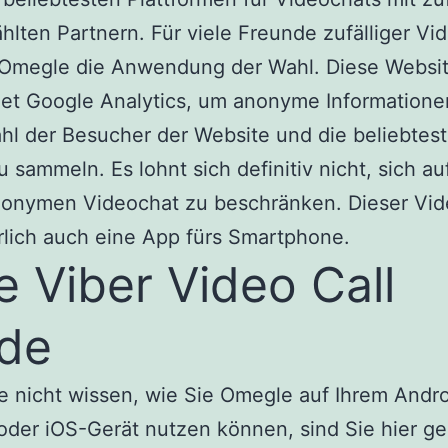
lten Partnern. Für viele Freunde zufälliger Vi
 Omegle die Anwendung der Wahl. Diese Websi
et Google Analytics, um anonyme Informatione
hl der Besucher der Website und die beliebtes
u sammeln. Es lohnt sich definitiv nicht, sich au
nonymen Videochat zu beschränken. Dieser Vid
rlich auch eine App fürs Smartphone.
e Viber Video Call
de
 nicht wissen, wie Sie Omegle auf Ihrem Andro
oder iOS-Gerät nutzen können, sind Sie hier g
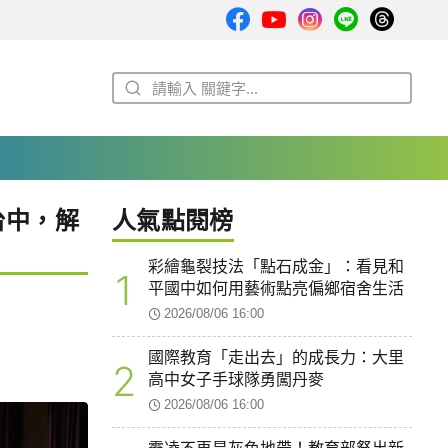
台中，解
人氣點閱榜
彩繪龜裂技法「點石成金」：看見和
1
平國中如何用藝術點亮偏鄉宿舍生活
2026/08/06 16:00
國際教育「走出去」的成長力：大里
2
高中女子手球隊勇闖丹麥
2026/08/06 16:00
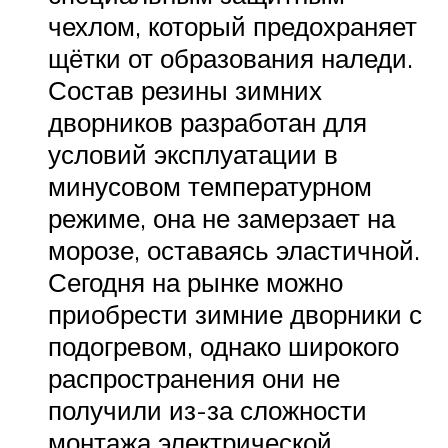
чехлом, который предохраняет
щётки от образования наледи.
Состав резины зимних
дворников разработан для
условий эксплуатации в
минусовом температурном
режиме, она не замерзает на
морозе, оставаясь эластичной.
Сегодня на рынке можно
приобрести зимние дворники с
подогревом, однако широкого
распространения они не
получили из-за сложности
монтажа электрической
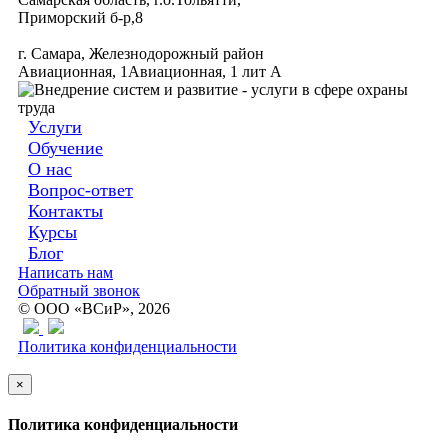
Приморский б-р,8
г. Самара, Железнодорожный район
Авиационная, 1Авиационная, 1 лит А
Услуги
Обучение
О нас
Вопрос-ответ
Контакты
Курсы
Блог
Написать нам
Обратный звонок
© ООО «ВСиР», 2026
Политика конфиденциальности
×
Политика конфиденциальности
# # # #
Your answer must be a single number: the count of lines in the records that include "nicht".

:: Written response ::
2